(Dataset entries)

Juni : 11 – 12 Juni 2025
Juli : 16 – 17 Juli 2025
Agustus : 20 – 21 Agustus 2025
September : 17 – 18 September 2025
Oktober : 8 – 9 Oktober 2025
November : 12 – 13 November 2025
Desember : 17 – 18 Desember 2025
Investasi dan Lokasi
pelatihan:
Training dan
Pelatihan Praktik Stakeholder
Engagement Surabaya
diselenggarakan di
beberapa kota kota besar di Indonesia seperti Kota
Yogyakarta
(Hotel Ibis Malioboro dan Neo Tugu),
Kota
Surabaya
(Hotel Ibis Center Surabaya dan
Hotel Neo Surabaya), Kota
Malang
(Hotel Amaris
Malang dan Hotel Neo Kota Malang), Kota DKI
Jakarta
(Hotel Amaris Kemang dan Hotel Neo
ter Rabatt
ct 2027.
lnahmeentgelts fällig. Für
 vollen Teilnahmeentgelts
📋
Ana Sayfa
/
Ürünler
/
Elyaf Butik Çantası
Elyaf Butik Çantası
...
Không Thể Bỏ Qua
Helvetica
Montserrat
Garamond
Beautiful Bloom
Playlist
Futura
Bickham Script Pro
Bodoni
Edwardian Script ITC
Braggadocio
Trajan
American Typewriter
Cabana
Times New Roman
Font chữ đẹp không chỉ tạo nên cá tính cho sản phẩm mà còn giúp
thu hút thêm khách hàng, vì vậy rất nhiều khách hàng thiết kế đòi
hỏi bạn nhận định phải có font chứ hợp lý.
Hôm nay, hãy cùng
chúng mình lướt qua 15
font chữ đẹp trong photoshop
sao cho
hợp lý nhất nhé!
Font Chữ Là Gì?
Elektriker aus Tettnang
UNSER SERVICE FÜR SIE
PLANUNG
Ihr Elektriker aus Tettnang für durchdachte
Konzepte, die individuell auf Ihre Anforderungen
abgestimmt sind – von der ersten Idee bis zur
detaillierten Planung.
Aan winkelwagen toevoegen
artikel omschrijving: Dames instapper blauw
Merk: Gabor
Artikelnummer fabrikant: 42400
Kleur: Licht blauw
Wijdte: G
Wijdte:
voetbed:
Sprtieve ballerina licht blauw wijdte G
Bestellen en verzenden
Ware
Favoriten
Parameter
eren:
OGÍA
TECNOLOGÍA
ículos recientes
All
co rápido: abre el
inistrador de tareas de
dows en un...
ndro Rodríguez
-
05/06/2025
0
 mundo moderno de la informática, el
...
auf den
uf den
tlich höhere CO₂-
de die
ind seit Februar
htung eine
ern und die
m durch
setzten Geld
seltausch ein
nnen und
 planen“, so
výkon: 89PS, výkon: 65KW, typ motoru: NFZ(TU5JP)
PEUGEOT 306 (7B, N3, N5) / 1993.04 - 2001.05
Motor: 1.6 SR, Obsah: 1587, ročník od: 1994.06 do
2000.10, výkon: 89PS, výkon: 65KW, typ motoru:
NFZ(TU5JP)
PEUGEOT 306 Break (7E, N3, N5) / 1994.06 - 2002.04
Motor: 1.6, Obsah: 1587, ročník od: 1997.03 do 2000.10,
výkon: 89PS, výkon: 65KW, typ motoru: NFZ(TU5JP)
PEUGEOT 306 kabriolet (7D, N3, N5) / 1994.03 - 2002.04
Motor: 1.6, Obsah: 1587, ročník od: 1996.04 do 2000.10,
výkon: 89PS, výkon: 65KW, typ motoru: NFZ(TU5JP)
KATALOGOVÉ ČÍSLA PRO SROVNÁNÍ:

▶ _INSTRUCTIONS FOR THE TASK_
The answer must be every line from the records above that contains the word "ročník", copied out.

▶ _RESPONSE AREA_
Motor: 1.6 SR, Obsah: 1587, ročník od: 1994.06 do
Motor: 1.6, Obsah: 1587, ročník od: 1997.03 do 2000.10,
Motor: 1.6, Obsah: 1587, ročník od: 1996.04 do 2000.10,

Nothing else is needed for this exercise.